A team of NASA-funded researchers have discovered mysterious "pits" in the surface of the Moon that sit, according to new computer modeling, around a comparatively balmy 63 degrees Fahrenheit.

In other words, these pockets could serve as an excellent place for future astronauts to hang out in, considering temperatures on the lunar surface typically range from a blistering 260 degrees Fahrenheit down to a frosty minus 280 degrees Fahrenheit. The pits could also protect future settlers from micrometeorite showers and the Sun's relentless radiation.

There's also the tantalizing possibility that the pits lead to more extensive cave structures left behind by ancient lava flows, something scientists have suspected for a while but haven't been able to confirm.

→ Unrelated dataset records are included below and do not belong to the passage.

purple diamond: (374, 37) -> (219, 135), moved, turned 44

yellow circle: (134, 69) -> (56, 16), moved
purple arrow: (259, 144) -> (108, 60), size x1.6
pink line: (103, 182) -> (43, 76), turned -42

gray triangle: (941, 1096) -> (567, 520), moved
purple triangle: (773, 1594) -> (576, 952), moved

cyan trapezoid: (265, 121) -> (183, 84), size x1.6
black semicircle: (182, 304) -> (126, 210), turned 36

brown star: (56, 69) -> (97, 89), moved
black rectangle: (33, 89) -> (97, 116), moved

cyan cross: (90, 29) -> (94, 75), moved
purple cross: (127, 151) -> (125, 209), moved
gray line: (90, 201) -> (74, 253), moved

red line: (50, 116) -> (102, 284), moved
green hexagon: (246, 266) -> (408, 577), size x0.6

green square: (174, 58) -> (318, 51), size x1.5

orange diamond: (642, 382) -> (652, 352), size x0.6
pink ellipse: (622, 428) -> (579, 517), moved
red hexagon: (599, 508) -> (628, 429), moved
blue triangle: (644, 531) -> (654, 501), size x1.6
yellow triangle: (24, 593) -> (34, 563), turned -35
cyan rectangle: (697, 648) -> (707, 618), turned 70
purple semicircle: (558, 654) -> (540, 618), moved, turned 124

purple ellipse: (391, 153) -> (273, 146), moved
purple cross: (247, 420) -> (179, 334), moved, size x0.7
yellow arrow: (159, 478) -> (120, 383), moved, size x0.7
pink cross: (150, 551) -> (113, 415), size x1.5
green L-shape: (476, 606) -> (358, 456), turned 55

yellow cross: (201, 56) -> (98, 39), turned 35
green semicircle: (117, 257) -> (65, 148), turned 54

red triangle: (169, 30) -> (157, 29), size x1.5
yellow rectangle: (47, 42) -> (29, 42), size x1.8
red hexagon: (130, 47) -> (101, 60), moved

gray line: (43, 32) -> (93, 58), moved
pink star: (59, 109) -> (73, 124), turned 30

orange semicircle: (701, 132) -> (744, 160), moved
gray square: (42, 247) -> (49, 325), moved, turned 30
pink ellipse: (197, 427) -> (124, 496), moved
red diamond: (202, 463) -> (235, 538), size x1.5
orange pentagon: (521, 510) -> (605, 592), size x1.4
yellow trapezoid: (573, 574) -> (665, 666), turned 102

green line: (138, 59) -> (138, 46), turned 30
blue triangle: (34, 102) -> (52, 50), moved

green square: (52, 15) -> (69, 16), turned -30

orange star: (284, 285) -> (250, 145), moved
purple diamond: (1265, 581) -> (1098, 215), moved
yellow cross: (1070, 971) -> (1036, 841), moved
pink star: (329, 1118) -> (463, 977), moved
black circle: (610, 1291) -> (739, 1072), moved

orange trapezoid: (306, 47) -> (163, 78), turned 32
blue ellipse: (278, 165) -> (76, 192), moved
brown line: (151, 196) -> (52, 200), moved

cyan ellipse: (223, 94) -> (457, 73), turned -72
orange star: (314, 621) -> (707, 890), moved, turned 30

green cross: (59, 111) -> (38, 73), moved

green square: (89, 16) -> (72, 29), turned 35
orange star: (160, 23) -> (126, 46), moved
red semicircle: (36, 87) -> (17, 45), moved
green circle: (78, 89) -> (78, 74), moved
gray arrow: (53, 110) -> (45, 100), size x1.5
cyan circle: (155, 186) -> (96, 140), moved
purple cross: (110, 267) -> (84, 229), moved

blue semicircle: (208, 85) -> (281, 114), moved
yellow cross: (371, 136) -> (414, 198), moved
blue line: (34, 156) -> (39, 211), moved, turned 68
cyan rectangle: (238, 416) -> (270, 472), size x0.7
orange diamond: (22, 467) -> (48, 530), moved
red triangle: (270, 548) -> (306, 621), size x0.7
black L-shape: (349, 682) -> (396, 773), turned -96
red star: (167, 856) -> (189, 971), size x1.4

"About 16 of the more than 200 pits are probably collapsed lava tubes," said Tyler Horvath, a doctoral student in planetary science at the University of California, Los Angeles, and lead author of a new paper published in the journal Geophysical Research Letters, in a statement.

Horvath and his colleagues used data collected by NASA's Lunar Reconnaissance Orbiter (LRO), which has been taking detailed measurements, including thermal images, of the lunar surface since 2009.

"Lunar pits are a fascinating feature on the lunar surface," said LRO scientist Noah Petro, in the statement. "Knowing that they create a stable thermal environment helps us paint a picture of these unique lunar features and the prospect of one day exploring them."

Scientists are certain that at least some of these pits feature overhangs, with lava tube caves perhaps lurking beyond them. If the theory holds up, the caves could serve as excellent shelter for future settlers — and the pits could be an easy way in.

The team suspects the fact that these pits are shaded from the Sun allow them to be at a steady human-friendly temperature, trapping heat during the night, while protecting from too much heat during the day.

Researchers are already coming up with ways to explore these suspected lava tubes on the lunar surface using robots and drones.

The European Space Agency is also exploring ways to uncover the Moon's subterranean secrets, from dispatching remotely operated vehicles to crewed missions.

It's a tantalizing glimpse of what it could one day be like to settle the Moon, as these pits may be the best place to look for a place to survive.

"Humans evolved living in caves, and to caves we might return when we live on the Moon," said study coauthor David Paige in the statement.